**What you should do:** Write out every record exactly as it appears. Skip the pictures.

[Saved data entries]
+ + + + + + +
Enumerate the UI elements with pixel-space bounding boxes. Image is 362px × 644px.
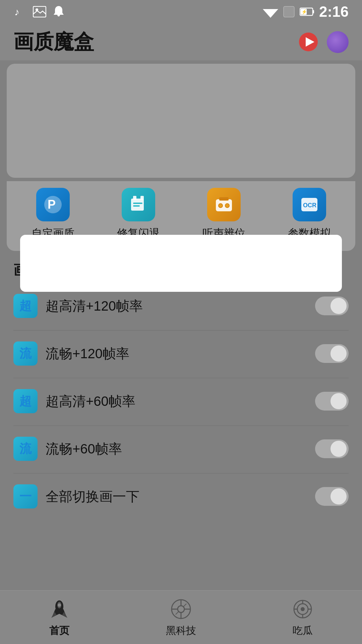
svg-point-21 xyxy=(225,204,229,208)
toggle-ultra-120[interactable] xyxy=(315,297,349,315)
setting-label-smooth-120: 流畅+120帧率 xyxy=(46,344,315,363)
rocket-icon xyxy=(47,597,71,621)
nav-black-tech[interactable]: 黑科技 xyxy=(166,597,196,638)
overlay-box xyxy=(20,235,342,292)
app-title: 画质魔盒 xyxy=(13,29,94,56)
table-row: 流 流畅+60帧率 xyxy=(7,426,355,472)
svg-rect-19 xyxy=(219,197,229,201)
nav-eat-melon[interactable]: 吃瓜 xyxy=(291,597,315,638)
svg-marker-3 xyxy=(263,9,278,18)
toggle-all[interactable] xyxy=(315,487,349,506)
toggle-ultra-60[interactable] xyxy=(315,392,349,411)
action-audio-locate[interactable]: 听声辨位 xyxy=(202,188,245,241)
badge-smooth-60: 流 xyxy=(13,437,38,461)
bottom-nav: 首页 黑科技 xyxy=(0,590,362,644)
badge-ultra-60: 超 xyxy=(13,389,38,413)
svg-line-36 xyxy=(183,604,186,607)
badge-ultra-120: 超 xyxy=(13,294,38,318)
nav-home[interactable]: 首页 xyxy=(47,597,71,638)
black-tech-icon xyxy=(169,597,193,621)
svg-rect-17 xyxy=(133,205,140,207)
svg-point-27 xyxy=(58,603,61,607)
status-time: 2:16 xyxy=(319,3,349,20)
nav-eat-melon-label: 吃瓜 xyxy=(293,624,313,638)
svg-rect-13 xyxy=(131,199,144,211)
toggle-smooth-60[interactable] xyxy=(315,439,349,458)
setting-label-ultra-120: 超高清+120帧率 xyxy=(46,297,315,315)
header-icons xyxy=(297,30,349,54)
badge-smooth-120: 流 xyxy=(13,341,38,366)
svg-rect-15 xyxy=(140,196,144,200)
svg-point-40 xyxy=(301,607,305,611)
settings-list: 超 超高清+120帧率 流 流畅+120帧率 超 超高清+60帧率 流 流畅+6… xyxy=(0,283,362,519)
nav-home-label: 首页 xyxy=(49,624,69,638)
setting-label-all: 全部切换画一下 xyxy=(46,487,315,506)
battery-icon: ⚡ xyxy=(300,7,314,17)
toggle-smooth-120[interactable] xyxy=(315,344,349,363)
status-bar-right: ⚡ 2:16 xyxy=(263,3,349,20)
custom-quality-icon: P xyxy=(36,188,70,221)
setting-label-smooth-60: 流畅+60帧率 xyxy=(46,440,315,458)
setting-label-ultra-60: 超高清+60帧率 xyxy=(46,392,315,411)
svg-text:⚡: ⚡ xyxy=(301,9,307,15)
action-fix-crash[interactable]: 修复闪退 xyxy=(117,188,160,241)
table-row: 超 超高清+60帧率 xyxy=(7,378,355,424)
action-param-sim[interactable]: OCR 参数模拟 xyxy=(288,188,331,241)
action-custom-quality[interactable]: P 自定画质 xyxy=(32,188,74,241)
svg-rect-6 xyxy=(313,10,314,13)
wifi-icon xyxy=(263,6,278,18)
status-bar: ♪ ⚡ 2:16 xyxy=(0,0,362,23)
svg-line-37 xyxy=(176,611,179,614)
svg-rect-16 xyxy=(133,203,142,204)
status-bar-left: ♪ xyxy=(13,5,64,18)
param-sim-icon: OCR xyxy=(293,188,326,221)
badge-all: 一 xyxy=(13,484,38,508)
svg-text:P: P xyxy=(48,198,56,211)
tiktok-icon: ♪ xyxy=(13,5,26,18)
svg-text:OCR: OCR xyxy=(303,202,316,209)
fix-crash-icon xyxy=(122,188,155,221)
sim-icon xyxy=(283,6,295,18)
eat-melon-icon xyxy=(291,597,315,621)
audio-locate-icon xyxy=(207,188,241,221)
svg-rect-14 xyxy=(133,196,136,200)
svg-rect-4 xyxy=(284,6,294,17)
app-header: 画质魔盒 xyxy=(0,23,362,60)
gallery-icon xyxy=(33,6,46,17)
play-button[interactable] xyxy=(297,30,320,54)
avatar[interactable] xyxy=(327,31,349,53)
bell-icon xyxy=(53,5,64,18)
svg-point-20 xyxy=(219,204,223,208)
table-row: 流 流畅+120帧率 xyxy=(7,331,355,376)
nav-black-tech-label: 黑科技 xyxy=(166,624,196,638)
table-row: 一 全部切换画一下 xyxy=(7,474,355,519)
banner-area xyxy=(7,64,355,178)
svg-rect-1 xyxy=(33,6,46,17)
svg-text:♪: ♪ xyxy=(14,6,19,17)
+ + + + + + +
**Result for this exercise:**
Enumerate the UI elements with pixel-space bounding boxes. Image is 362px × 644px.
svg-point-21 xyxy=(225,204,229,208)
toggle-ultra-120[interactable] xyxy=(315,297,349,315)
setting-label-smooth-120: 流畅+120帧率 xyxy=(46,344,315,363)
rocket-icon xyxy=(47,597,71,621)
nav-black-tech[interactable]: 黑科技 xyxy=(166,597,196,638)
overlay-box xyxy=(20,235,342,292)
app-title: 画质魔盒 xyxy=(13,29,94,56)
table-row: 流 流畅+60帧率 xyxy=(7,426,355,472)
svg-rect-19 xyxy=(219,197,229,201)
nav-eat-melon[interactable]: 吃瓜 xyxy=(291,597,315,638)
svg-marker-3 xyxy=(263,9,278,18)
toggle-all[interactable] xyxy=(315,487,349,506)
toggle-ultra-60[interactable] xyxy=(315,392,349,411)
action-audio-locate[interactable]: 听声辨位 xyxy=(202,188,245,241)
badge-smooth-60: 流 xyxy=(13,437,38,461)
bottom-nav: 首页 黑科技 xyxy=(0,590,362,644)
badge-ultra-60: 超 xyxy=(13,389,38,413)
svg-line-36 xyxy=(183,604,186,607)
badge-ultra-120: 超 xyxy=(13,294,38,318)
nav-home[interactable]: 首页 xyxy=(47,597,71,638)
black-tech-icon xyxy=(169,597,193,621)
svg-rect-17 xyxy=(133,205,140,207)
svg-point-27 xyxy=(58,603,61,607)
status-time: 2:16 xyxy=(319,3,349,20)
nav-eat-melon-label: 吃瓜 xyxy=(293,624,313,638)
svg-rect-13 xyxy=(131,199,144,211)
toggle-smooth-60[interactable] xyxy=(315,439,349,458)
setting-label-ultra-120: 超高清+120帧率 xyxy=(46,297,315,315)
header-icons xyxy=(297,30,349,54)
badge-smooth-120: 流 xyxy=(13,341,38,366)
svg-rect-15 xyxy=(140,196,144,200)
svg-point-40 xyxy=(301,607,305,611)
settings-list: 超 超高清+120帧率 流 流畅+120帧率 超 超高清+60帧率 流 流畅+6… xyxy=(0,283,362,519)
nav-home-label: 首页 xyxy=(49,624,69,638)
setting-label-all: 全部切换画一下 xyxy=(46,487,315,506)
battery-icon: ⚡ xyxy=(300,7,314,17)
toggle-smooth-120[interactable] xyxy=(315,344,349,363)
status-bar-right: ⚡ 2:16 xyxy=(263,3,349,20)
custom-quality-icon: P xyxy=(36,188,70,221)
setting-label-smooth-60: 流畅+60帧率 xyxy=(46,440,315,458)
setting-label-ultra-60: 超高清+60帧率 xyxy=(46,392,315,411)
svg-text:⚡: ⚡ xyxy=(301,9,307,15)
action-fix-crash[interactable]: 修复闪退 xyxy=(117,188,160,241)
table-row: 超 超高清+60帧率 xyxy=(7,378,355,424)
action-param-sim[interactable]: OCR 参数模拟 xyxy=(288,188,331,241)
action-custom-quality[interactable]: P 自定画质 xyxy=(32,188,74,241)
svg-rect-6 xyxy=(313,10,314,13)
wifi-icon xyxy=(263,6,278,18)
status-bar: ♪ ⚡ 2:16 xyxy=(0,0,362,23)
svg-line-37 xyxy=(176,611,179,614)
svg-rect-16 xyxy=(133,203,142,204)
status-bar-left: ♪ xyxy=(13,5,64,18)
param-sim-icon: OCR xyxy=(293,188,326,221)
badge-all: 一 xyxy=(13,484,38,508)
svg-text:P: P xyxy=(48,198,56,211)
tiktok-icon: ♪ xyxy=(13,5,26,18)
svg-text:OCR: OCR xyxy=(303,202,316,209)
fix-crash-icon xyxy=(122,188,155,221)
sim-icon xyxy=(283,6,295,18)
eat-melon-icon xyxy=(291,597,315,621)
audio-locate-icon xyxy=(207,188,241,221)
svg-rect-14 xyxy=(133,196,136,200)
svg-rect-4 xyxy=(284,6,294,17)
app-header: 画质魔盒 xyxy=(0,23,362,60)
gallery-icon xyxy=(33,6,46,17)
play-button[interactable] xyxy=(297,30,320,54)
avatar[interactable] xyxy=(327,31,349,53)
bell-icon xyxy=(53,5,64,18)
svg-point-20 xyxy=(219,204,223,208)
table-row: 流 流畅+120帧率 xyxy=(7,331,355,376)
nav-black-tech-label: 黑科技 xyxy=(166,624,196,638)
table-row: 一 全部切换画一下 xyxy=(7,474,355,519)
banner-area xyxy=(7,64,355,178)
svg-rect-1 xyxy=(33,6,46,17)
svg-text:♪: ♪ xyxy=(14,6,19,17)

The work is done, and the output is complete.